### ABOUT THIS TASK
Your answer should be every line from the records that contains "button".

Data excerpts
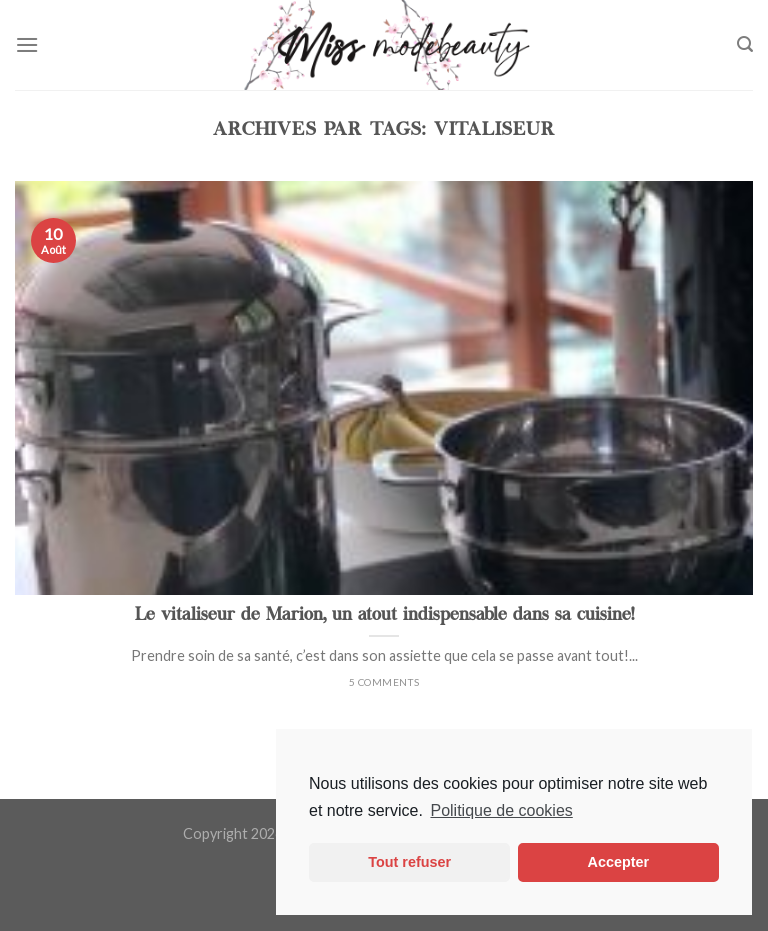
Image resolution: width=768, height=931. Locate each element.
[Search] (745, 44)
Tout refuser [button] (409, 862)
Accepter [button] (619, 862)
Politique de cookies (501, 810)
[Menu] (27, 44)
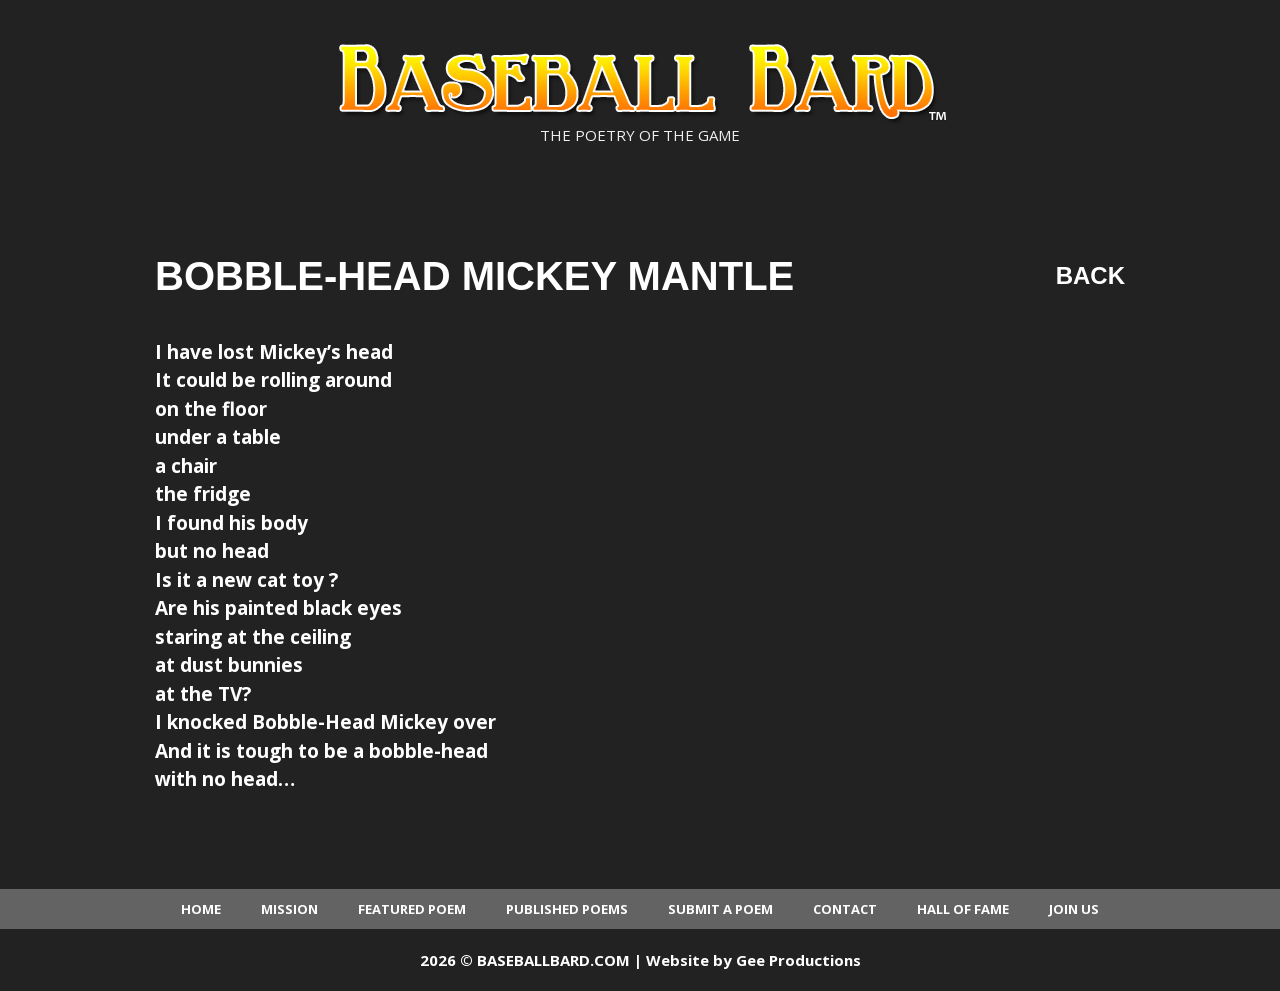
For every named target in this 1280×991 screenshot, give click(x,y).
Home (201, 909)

### SOLUTION FOR THIS PROBLEM
Tout refuser [button] (409, 862)
Accepter [button] (619, 862)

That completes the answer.